> [INSTRUCTIONS TO FOLLOW]
Go line by line through the records below. Copy whichever lines contain the string "allen".
——————————
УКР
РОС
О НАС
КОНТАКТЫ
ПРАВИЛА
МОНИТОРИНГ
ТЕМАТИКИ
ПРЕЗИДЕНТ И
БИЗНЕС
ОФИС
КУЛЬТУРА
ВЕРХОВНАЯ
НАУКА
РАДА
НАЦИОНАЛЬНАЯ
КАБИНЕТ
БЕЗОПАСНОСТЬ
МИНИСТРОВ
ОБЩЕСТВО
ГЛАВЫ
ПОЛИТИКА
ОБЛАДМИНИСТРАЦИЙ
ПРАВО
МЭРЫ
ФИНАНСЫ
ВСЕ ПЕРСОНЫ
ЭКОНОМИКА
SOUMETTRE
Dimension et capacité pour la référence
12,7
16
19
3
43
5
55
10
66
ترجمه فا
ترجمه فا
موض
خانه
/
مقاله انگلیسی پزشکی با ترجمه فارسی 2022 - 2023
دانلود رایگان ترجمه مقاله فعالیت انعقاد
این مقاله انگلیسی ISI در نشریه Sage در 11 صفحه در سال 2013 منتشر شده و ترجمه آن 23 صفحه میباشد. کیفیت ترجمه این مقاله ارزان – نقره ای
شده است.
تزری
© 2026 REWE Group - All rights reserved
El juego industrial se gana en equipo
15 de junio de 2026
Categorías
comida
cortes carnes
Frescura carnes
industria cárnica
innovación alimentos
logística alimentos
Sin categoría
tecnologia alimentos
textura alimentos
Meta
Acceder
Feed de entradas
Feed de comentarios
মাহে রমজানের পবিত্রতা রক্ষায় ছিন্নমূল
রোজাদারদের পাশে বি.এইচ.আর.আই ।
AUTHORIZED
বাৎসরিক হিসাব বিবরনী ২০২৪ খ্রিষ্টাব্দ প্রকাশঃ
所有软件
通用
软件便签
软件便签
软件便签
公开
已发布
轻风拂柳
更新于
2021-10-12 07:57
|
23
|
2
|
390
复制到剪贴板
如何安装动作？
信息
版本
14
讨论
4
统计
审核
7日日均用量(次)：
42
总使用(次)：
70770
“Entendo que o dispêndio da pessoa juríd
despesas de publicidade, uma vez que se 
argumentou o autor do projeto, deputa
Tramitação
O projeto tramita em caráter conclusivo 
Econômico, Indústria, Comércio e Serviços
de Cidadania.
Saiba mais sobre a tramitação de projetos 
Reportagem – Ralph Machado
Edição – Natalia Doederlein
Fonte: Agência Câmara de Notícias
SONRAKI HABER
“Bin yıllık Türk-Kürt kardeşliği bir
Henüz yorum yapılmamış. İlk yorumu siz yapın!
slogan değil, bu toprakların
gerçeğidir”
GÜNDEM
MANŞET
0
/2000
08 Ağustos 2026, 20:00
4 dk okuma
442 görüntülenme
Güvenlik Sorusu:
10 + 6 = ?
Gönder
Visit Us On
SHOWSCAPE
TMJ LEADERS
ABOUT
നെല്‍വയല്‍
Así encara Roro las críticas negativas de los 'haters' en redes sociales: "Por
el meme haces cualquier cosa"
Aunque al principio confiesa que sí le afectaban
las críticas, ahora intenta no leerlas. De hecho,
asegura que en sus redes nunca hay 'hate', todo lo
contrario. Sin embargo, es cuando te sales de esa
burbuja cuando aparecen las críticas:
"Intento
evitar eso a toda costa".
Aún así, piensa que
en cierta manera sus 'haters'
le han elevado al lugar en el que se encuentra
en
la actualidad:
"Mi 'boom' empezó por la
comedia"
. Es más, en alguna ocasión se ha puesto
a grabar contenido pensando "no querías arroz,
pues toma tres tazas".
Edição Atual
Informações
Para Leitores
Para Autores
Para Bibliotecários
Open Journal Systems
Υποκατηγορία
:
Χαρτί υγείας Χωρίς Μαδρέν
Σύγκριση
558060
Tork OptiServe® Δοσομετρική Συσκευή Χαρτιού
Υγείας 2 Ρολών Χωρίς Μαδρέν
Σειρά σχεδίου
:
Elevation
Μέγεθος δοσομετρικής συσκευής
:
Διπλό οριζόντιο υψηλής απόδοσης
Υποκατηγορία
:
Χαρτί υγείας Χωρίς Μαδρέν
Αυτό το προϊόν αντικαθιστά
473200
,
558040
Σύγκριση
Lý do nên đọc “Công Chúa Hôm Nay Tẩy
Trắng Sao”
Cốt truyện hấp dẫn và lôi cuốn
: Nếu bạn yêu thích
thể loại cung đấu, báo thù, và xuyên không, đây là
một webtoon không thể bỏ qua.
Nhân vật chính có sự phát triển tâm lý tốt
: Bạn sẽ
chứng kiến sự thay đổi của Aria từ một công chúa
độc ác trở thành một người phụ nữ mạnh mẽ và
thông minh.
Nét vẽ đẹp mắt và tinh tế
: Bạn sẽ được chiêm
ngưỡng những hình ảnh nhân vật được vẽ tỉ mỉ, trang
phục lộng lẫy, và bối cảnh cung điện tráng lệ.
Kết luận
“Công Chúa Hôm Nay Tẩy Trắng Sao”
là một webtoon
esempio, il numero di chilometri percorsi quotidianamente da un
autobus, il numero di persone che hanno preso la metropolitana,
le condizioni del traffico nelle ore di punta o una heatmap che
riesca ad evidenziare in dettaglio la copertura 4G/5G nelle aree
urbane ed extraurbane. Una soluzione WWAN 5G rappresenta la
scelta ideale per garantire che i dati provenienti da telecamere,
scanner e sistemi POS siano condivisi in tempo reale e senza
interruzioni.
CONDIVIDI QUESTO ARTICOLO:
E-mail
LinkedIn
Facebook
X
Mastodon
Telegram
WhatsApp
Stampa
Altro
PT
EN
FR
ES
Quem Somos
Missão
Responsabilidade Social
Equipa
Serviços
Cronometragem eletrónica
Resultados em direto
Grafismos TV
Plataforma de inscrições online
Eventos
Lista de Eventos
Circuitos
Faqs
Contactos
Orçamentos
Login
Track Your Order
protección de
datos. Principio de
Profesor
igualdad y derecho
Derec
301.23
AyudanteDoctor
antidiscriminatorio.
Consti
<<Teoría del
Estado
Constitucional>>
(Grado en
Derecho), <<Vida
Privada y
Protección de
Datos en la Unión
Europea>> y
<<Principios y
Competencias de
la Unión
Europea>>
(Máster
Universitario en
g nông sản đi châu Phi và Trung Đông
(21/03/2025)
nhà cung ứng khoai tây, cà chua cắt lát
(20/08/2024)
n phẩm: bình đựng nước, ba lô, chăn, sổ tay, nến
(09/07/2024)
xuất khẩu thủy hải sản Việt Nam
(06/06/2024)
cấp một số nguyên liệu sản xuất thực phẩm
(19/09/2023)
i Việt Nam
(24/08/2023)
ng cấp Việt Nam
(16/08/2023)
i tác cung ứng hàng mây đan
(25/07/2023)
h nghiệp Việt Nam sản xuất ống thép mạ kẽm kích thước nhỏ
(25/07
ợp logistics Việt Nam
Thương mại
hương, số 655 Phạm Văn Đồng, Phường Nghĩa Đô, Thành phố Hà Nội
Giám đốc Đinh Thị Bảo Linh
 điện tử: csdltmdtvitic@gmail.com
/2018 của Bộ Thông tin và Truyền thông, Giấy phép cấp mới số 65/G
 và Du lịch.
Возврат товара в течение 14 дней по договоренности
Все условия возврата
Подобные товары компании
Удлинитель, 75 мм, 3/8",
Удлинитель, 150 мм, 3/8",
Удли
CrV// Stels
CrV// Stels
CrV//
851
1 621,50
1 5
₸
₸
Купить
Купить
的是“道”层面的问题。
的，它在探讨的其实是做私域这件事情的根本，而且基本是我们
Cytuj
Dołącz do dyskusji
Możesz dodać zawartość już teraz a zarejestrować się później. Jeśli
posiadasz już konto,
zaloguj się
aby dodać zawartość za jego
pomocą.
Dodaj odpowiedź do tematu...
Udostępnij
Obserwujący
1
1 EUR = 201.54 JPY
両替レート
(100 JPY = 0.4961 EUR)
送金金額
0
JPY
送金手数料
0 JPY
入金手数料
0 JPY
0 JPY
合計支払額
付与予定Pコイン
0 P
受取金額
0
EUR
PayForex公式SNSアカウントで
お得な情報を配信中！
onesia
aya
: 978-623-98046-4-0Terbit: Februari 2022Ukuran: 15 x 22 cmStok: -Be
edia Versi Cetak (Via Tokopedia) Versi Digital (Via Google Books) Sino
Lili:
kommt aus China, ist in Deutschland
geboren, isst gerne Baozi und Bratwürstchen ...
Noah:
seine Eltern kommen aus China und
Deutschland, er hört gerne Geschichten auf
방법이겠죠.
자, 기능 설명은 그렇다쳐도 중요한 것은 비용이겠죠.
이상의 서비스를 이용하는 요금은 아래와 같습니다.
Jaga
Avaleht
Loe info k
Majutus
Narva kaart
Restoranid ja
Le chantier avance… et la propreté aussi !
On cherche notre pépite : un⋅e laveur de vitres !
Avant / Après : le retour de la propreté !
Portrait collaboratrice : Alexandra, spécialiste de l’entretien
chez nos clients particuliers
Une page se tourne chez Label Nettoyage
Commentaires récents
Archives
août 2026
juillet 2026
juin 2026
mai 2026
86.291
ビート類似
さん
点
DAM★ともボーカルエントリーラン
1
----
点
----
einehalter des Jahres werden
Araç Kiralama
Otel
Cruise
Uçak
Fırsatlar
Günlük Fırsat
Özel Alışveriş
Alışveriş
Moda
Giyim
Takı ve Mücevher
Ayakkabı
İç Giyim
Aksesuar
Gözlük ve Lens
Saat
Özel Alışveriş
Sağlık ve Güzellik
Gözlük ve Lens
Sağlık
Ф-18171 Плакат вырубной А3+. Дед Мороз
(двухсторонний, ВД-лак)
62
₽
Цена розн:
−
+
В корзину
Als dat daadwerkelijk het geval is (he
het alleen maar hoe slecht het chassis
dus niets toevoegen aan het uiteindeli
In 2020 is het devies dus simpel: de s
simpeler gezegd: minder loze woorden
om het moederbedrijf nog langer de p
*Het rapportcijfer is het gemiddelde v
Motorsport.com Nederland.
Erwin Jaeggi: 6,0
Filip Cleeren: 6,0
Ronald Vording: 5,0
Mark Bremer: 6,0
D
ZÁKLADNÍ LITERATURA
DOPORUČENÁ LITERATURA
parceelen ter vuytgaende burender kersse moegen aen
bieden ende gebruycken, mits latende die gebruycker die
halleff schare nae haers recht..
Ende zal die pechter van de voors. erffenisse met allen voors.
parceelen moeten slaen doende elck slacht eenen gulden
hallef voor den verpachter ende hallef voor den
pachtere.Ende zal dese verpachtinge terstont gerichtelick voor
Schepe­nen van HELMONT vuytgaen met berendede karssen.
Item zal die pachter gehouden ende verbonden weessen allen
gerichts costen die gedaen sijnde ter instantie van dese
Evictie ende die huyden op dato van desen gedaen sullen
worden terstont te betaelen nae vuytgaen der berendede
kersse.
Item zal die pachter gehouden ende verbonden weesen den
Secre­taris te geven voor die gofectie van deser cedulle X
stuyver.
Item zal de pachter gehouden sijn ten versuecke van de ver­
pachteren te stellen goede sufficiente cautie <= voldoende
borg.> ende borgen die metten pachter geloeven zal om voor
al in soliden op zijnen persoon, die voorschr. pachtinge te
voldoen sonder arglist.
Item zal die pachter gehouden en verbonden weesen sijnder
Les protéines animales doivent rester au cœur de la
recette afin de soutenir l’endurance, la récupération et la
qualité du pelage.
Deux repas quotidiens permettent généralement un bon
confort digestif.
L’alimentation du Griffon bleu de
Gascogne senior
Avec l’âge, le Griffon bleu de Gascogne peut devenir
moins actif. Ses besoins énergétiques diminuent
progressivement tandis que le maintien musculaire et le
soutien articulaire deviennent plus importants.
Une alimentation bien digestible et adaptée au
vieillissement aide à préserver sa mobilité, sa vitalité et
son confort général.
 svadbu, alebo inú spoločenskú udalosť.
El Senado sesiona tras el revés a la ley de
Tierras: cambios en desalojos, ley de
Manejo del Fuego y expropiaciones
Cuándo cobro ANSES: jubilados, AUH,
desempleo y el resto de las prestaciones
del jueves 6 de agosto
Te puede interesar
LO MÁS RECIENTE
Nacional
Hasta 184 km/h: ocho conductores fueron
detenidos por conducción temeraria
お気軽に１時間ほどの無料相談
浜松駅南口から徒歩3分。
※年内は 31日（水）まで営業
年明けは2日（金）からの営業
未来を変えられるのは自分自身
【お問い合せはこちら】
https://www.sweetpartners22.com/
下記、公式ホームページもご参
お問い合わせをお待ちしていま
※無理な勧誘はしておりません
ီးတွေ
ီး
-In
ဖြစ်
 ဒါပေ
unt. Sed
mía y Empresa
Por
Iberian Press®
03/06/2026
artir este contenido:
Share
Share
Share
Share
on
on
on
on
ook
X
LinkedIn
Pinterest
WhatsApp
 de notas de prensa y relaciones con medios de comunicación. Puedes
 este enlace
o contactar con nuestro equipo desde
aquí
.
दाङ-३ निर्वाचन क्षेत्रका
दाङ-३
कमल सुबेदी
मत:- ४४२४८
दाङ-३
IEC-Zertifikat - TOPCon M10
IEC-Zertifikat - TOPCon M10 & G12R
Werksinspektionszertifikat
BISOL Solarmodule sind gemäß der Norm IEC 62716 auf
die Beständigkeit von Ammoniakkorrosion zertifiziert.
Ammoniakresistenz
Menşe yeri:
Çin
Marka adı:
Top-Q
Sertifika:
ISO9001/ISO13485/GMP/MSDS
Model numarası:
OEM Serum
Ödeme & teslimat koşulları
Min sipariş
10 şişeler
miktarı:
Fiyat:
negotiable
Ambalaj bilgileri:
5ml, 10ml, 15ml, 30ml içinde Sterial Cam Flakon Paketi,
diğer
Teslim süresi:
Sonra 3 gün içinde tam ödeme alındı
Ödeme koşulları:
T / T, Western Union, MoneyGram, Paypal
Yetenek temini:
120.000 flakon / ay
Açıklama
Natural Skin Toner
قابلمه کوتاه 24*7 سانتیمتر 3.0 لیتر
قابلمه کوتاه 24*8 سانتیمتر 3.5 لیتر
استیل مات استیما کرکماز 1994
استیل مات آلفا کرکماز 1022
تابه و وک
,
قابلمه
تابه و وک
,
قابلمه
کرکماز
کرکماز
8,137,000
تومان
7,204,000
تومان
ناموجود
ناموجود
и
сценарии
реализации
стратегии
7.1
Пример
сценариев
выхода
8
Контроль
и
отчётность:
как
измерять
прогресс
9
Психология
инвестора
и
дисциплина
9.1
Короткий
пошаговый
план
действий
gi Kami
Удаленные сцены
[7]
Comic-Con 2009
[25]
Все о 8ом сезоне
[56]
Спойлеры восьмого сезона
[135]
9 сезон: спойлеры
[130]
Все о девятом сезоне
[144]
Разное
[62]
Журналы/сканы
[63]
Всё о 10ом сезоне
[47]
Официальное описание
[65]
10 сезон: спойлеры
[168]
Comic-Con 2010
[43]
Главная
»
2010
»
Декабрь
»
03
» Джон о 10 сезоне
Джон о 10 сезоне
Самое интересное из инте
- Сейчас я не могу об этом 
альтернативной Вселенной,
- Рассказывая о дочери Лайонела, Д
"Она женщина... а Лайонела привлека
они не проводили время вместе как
——————————
> [ANSWER FOR THE TASK]
Ende zal die pechter van de voors. erffenisse met allen voors.
Item zal die pachter gehouden ende verbonden weessen allen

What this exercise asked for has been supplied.